J Pediatr Infect Dis 2012; 07(03): 109-113
DOI: 10.3233/JPI-120353
Georg Thieme Verlag KG Stuttgart – New York

Hepatitis B surface antigenaemia among transfused children with sickle cell anemia in Ilorin, Nigeria

C.E. Onuchukwu
a  Department of Paediatrics and Child Health, Federal Medical Centre P.M.B. 004, Keffi, Nasarawa State, Nigeria
,
O.T. Adedoyin
b  Department of Paediatrics and Child Health, University of Ilorin Teaching Hospital, Ilorin, Kwara State, Nigeria
,
S.K. Ernest
b  Department of Paediatrics and Child Health, University of Ilorin Teaching Hospital, Ilorin, Kwara State, Nigeria
› Author Affiliations

Subject Editor:
Further Information

Publication History

12 January 2012

09 February 2012

Publication Date:
28 July 2015 (online)

Abstract

Viral hepatitis is a major cause of morbidity and mortality in Sub-Saharan Africa. Hepatitis B virus (HBV) infection is a major disease of serious public health concerns commonly encountered in developing countries. It remains an important cause of chronic liver disease and liver cancer worldwide. Presence of Hepatitis B surface antigen (HBsAg) in the blood indicates an infection with HBV. Patients with Sickle cell anemia (SCA), a common hematological disorder in Nigeria, may have complications that require blood transfusion thus exposing them to the risk. This study therefore determined the prevalence of Hepatitis B surface antigen among transfused children with Sickle Cell Anemia (SCA) in Ilorin. One hundred and ten transfused SCA children aged 6 months to 14 years with age matched controls were recruited consecutively over a one year period, from February 2008 to January 2009. Hepatitis B surface antigen screening was done using a second generation ELISA method.
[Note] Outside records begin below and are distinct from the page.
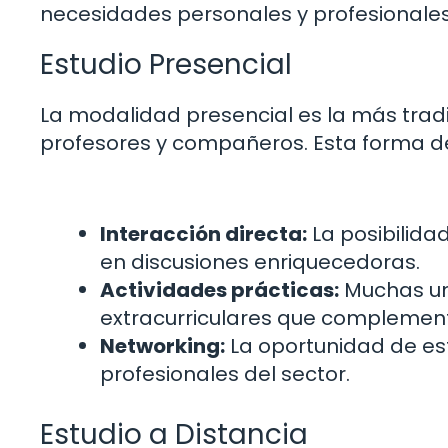
necesidades personales y profesionales
Estudio Presencial
La modalidad presencial es la más tradi
profesores y compañeros. Esta forma de
Interacción directa:
La posibilida
en discusiones enriquecedoras.
Actividades prácticas:
Muchas uni
extracurriculares que complementa
Networking:
La oportunidad de est
profesionales del sector.
Estudio a Distancia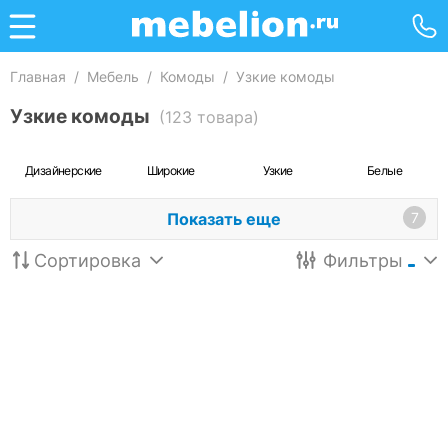
Главная
/
Мебель
/
Комоды
/
Узкие комоды
Узкие комоды
(123 товара)
Дизайнерские
Широкие
Узкие
Белые
Показать еще
7
Сортировка
Фильтры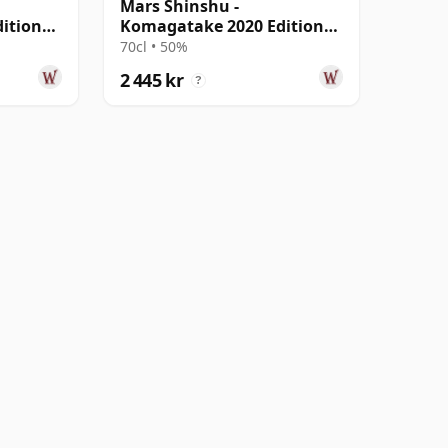
Mars Shinshu -
ition
Komagatake 2020 Edition
Single Malt Japa
70cl • 50%
2 445 kr
?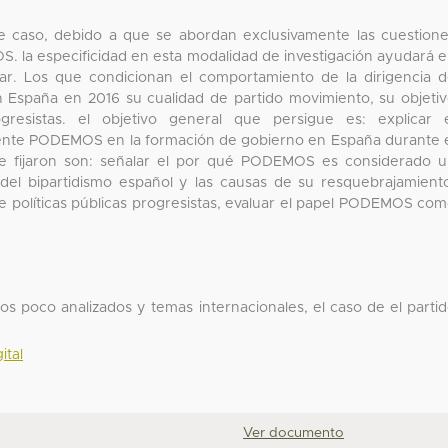
de caso, debido a que se abordan exclusivamente las cuestion
S. la especificidad en esta modalidad de investigación ayudará 
lar. Los que condicionan el comportamiento de la dirigencia 
España en 2016 su cualidad de partido movimiento, su objeti
gresistas. el objetivo general que persigue es: explicar 
gente PODEMOS en la formación de gobierno en España durante 
 se fijaron son: señalar el por qué PODEMOS es considerado 
del bipartidismo español y las causas de su resquebrajamient
 políticas públicas progresistas, evaluar el papel PODEMOS co
s poco analizados y temas internacionales, el caso de el parti
ital
Ver documento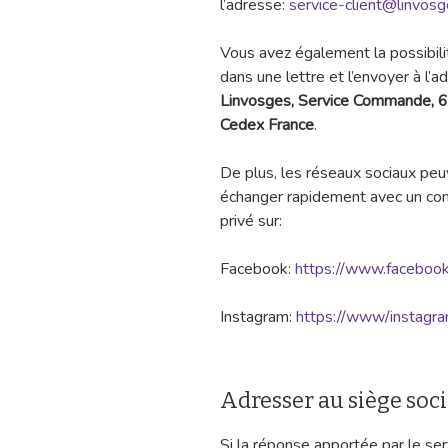
l’adresse:
service-client@linvosg
Vous avez également la possibili
dans une lettre et l’envoyer à l’a
Linvosges, Service Commande, 
Cedex France
.
De plus, les réseaux sociaux peuv
échanger rapidement avec un con
privé sur:
Facebook:
https://www.faceboo
Instagram:
https://www/instagra
Adresser au siège soc
Si la réponse apportée par le ser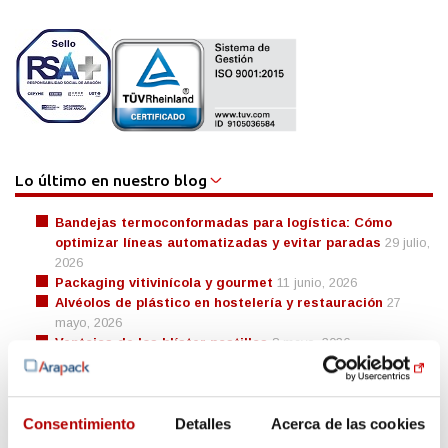
Lo último en nuestro blog
Bandejas termoconformadas para logística: Cómo
optimizar líneas automatizadas y evitar paradas
29 julio,
2026
Packaging vitivinícola y gourmet
11 junio, 2026
Alvéolos de plástico en hostelería y restauración
27
mayo, 2026
Ventajas de los blíster pastillas
8 mayo, 2026
Guía de adaptación al PPWR
21 abril, 2026
Preguntas frecuentes
Consentimiento
Detalles
Acerca de las cookies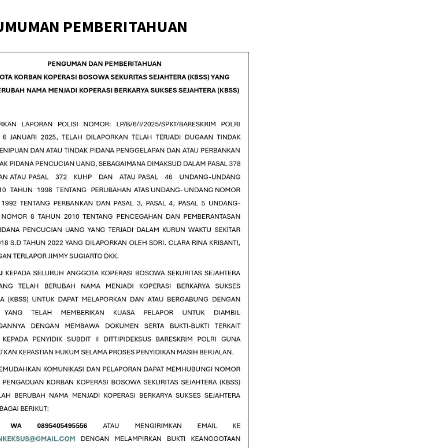
UMUMAN PEMBERITAHUAN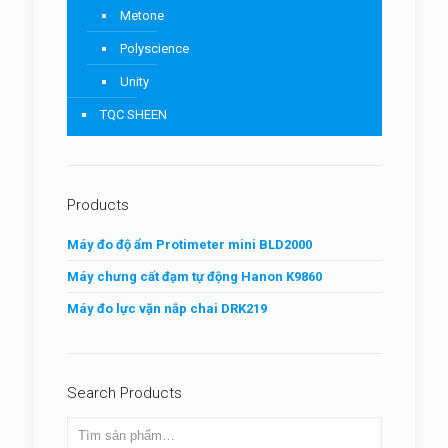
Metone
Polyscience
Unity
TQC SHEEN
Products
Máy đo độ ẩm Protimeter mini BLD2000
Máy chưng cất đạm tự động Hanon K9860
Máy đo lực vặn nắp chai DRK219
Search Products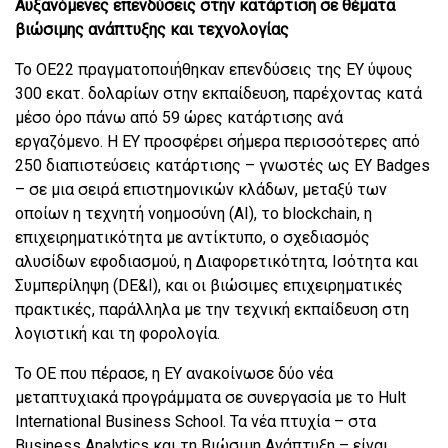
Αυξανόμενες επενδύσεις στην κατάρτιση σε θέματα
βιώσιμης ανάπτυξης και τεχνολογίας
Το ΟΕ22 πραγματοποιήθηκαν επενδύσεις της EY ύψους
300 εκατ. δολαρίων στην εκπαίδευση, παρέχοντας κατά
μέσο όρο πάνω από 59 ώρες κατάρτισης ανά
εργαζόμενο. Η EY προσφέρει σήμερα περισσότερες από
250 διαπιστεύσεις κατάρτισης – γνωστές ως EY Badges
– σε μια σειρά επιστημονικών κλάδων, μεταξύ των
οποίων η τεχνητή νοημοσύνη (AI), το blockchain, η
επιχειρηματικότητα με αντίκτυπο, ο σχεδιασμός
αλυσίδων εφοδιασμού, η Διαφορετικότητα, Ισότητα και
Συμπερίληψη (DE&I), και οι βιώσιμες επιχειρηματικές
πρακτικές, παράλληλα με την τεχνική εκπαίδευση στη
λογιστική και τη φορολογία.
To OE που πέρασε, η EY ανακοίνωσε δύο νέα
μεταπτυχιακά προγράμματα σε συνεργασία με το Hult
International Business School. Τα νέα πτυχία – στα
Business Analytics και τη Βιώσιμη Ανάπτυξη – είναι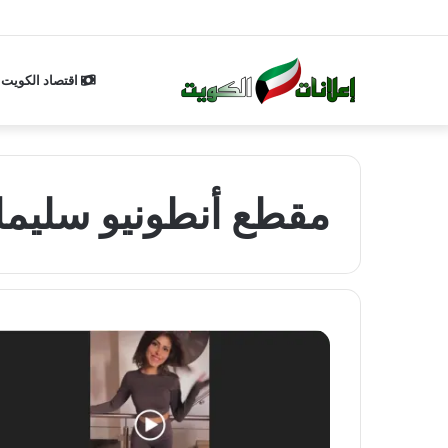
اقتصاد الكويت
مقطع أنطونيو سليما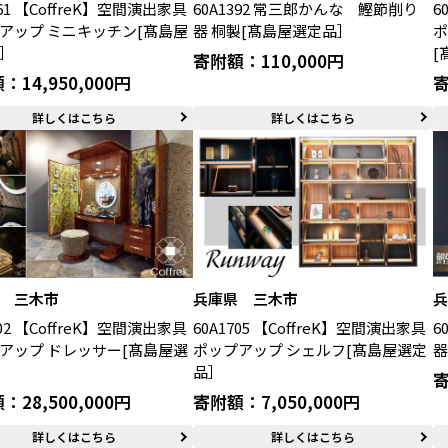
661 【CoffreK】空間演出家具
60A1392 常三郎かんな 鰹節削り
6
アップ ミニキッチン[髙島屋
器 桐製[髙島屋選定品］
ポ
］
[
寄附額：110,000円
：14,950,000円
寄
詳しくはこちら
詳しくはこちら
 三木市
兵庫県 三木市
602 【CoffreK】空間演出家具
60A1705 【CoffreK】空間演出家具
6
アップ ドレッサー[髙島屋選
ポップアップ シェルフ[髙島屋選定
器
品］
寄
：28,500,000円
寄附額：7,050,000円
詳しくはこちら
詳しくはこちら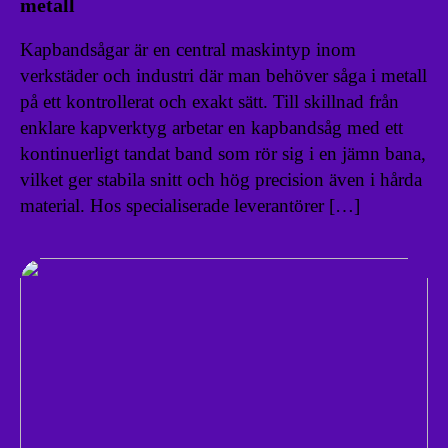
metall
Kapbandsågar är en central maskintyp inom
verkstäder och industri där man behöver såga i metall
på ett kontrollerat och exakt sätt. Till skillnad från
enklare kapverktyg arbetar en kapbandsåg med ett
kontinuerligt tandat band som rör sig i en jämn bana,
vilket ger stabila snitt och hög precision även i hårda
material. Hos specialiserade leverantörer […]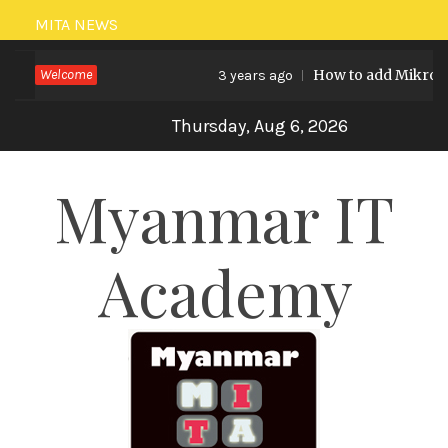
Skip
MITA NEWS
to
Welcome
How to add Mikrotik 7.
3 years ago
content
Thursday, Aug 6, 2026
Myanmar IT
Academy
The overall prevalence was 17.7%. There was statistically significant difference in the HBsAg positivity among transfused (23.6%) when compared to non transfused SCA children (11.8%) (p = 0.03). The risk of HBV infection increased with increase in number of transfusion. More subjects in the lower social class were positive than their control counterparts (p = 0.07). Transfused SCA patients belong to a high risk group for hepatitis B virus infection compared to the non-transfused population. The risk of HBV infection acquisition increased with higher number of transfusions and the high prevalence of HBsAg among children with SCA in Ilorin is related to blood transfusion. It is therefore recommended that adequate screening be done always before transfusion is undertaken.